Extrem Engagiert
Kompetenzprogramm junger Muslime

Unerzählte Geschichten


#Eins

Ich war 9 Jahre alt,  als sich meine Eltern entschieden haben, nach Deutschland zu kommen. Meine Mutter ist Libanesin und mein Vater ist halb Iraker, halb Iraner. Für mich als Kind war es unvorstellbar schwer, aus meiner geliebten und gewohnten Umgebung rausgerissen zu werden und in Deutschland ein neues Leben zu beginnen, zumal wir auch als Familie getrennt waren. Meine Mutter und meine Schwester mussten vorerst in unserem Heimatland bleiben, weil das Geld nicht für uns alle reichte. Mein Vater, mein Bruder und ich reisten daher alleine nach Deutschland. Wir lebten im Oberallgäu in einem Asylheim ohne unsere Bezugsperson, unsere Mutter. Ein Jahr später kamen endlich meine Mutter und meine Schwester dazu.

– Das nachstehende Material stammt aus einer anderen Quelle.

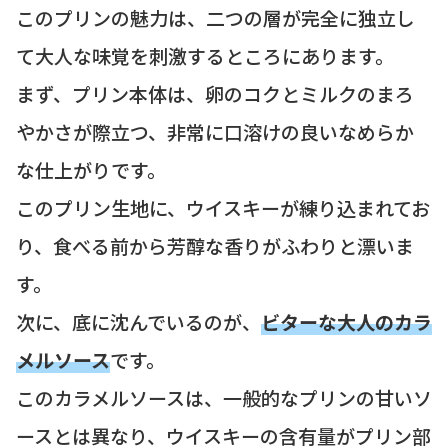
このプリンの魅力は、二つの層が完全に独立し
て大人な味覚を刺激するところにあります。
まず、プリン本体は、卵のコクとミルクのまろ
やかさが際立つ、非常に口溶けの良いなめらか
な仕上がりです。
このプリン生地に、ウイスキーが練り込まれてお
り、食べる前から芳醇な香りがふわりと漂いま
す。
次に、底に沈んでいるのが、
ビターな大人のカラ
メルソース
です。
このカラメルソースは、一般的なプリンの甘いソ
ースとは異なり、ウイスキーの含有量がプリン部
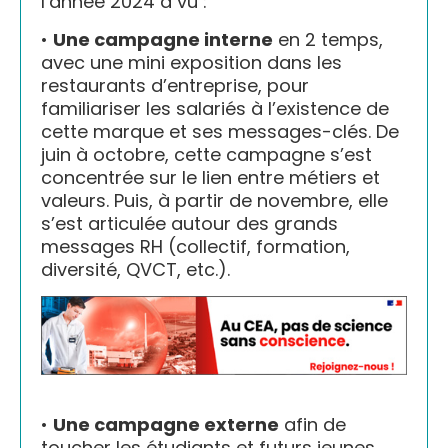
l’année 2024 a vu :
•
Une campagne interne
en 2 temps,
avec une mini exposition dans les
restaurants d’entreprise, pour
familiariser les salariés à l’existence de
cette marque et ses messages-clés. De
juin à octobre, cette campagne s’est
concentrée sur le lien entre métiers et
valeurs. Puis, à partir de novembre, elle
s’est articulée autour des grands
messages RH (collectif, formation,
diversité, QVCT, etc.).
•
Une campagne externe
afin de
toucher les étudiants et futurs jeunes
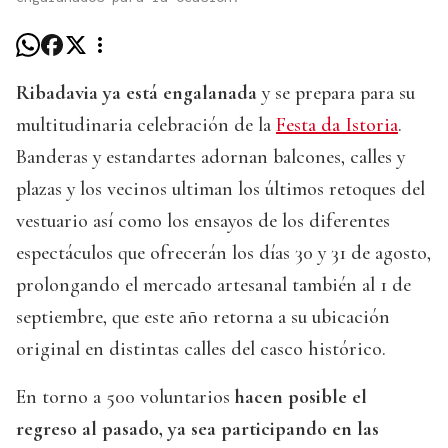
Ribadavia ya está engalanada
y se prepara para su
multitudinaria celebración de la
Festa da Istoria
.
Banderas y estandartes adornan balcones, calles y
plazas y los vecinos ultiman los últimos retoques del
vestuario así como los ensayos de los diferentes
espectáculos que ofrecerán los días 30 y 31 de agosto,
prolongando el mercado artesanal también al 1 de
septiembre, que este año retorna a su ubicación
original en distintas calles del casco histórico.
En torno a 500 voluntarios
hacen posible el
regreso al pasado, ya sea participando en las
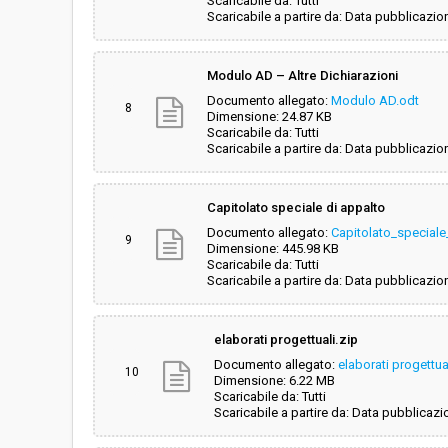
Scaricabile da: Tutti
Scaricabile a partire da: Data pubblicazio
Modulo AD – Altre Dichiarazioni
Documento allegato:
Modulo AD.odt
8
Dimensione: 24.87 KB
Scaricabile da: Tutti
Scaricabile a partire da: Data pubblicazio
Capitolato speciale di appalto
Documento allegato:
Capitolato_special
9
Dimensione: 445.98 KB
Scaricabile da: Tutti
Scaricabile a partire da: Data pubblicazio
elaborati progettuali.zip
Documento allegato:
elaborati progettua
10
Dimensione: 6.22 MB
Scaricabile da: Tutti
Scaricabile a partire da: Data pubblicazi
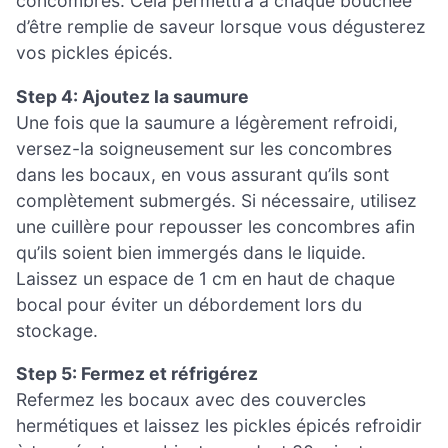
concombres. Cela permettra à chaque bouchée
d’être remplie de saveur lorsque vous dégusterez
vos pickles épicés.
Step 4: Ajoutez la saumure
Une fois que la saumure a légèrement refroidi,
versez-la soigneusement sur les concombres
dans les bocaux, en vous assurant qu’ils sont
complètement submergés. Si nécessaire, utilisez
une cuillère pour repousser les concombres afin
qu’ils soient bien immergés dans le liquide.
Laissez un espace de 1 cm en haut de chaque
bocal pour éviter un débordement lors du
stockage.
Step 5: Fermez et réfrigérez
Refermez les bocaux avec des couvercles
hermétiques et laissez les pickles épicés refroidir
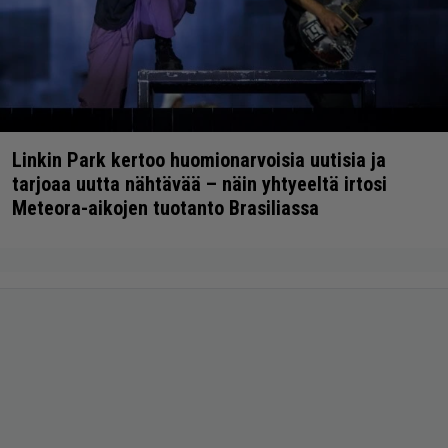
Linkin Park kertoo huomionarvoisia uutisia ja
tarjoaa uutta nähtävää – näin yhtyeeltä irtosi
Meteora-aikojen tuotanto Brasiliassa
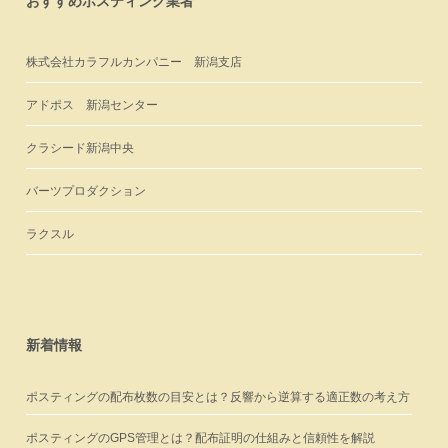
おすすめポスティング業者
株式会社カラフルカンパニー 新潟支店
アドポス 新潟センター
クラシード新潟中央
バーツプロダクション
ラクスル
新着情報
ポスティングの配布枚数の目安とは？反響から逆算する適正数の考え方
ポスティングのGPS管理とは？配布証明の仕組みと信頼性を解説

Die Trennung von meiner Mutter und meiner Schwester war eigentlich schon schwer genug, aber in der Schule wurde es noch schlimmer. Ich wurde oft gehänselt und fertig gemacht, weil ich ein Kopftuch trug. Sozialarbeiter*innen, Lehrer*innen, auch mein Vater haben versucht mir das Kopftuch auszureden, weil es mir Schwierigkeiten bereitet. Ich wollte es nicht abnehmen - nicht, weil ich damals so religiös war, vielmehr weil es ein Stück aus meiner Heimat war, an der ich so klammerte. Warum sollte ich ein Kopftuch ablegen, welches zu meiner Identität gehört, nur weil es Andere von mir verlangen? Ich ließ es bei mir und kämpfte weiter. So wie ich es aus der Schulzeit gewohnt war. Nach der vierten Klasse lernte ich Tag und Nacht für die Aufnahmeprüfung der Realschule. Ich hatte Träume und Ziele und daher setzte ich alles darauf, die Prüfung zu bestehen, damit ich nicht in eine Hauptschule gehen musste. Ich bestand erfolgreich die Prüfung und meine Eltern waren sehr stolz darauf, dass ich nach so einer kurzen Zeit in Deutschland, eine Realschule besuchen konnte. Auf der Realschule hatte ich so gute Noten, dass ich direkt von der fünften Klasse in die sechste Klasse eines Gymnasiums wechseln konnte. Erneut machte ich auf der Schule Diskriminierungserfahrungen. Ich durfte von meiner Schulleiterin und Lehrer*innen aus nicht nach London, weil ich ihnen mit meinem Kopftuch Probleme bereiten könnte. Diese Erfahrung und viele weitere Rassismuserfahrungen haben mich während meines Abiturs begleitet, mich aber daran erinnert immer weiter zu machen und nicht aufzugeben. Diese Strategie ging auch auf. Ich machte mein Abitur, meinen Bachelor und schloss letztes Jahr erfolgreich meinen Master ab. Heute promoviere ich mit 26 Jahren, bin verheiratet und habe zwei Kinder, die mir jeden Tag Kraft geben. Mein Name ist Batoul Kobeissi und das war meine unerzählte Geschichte.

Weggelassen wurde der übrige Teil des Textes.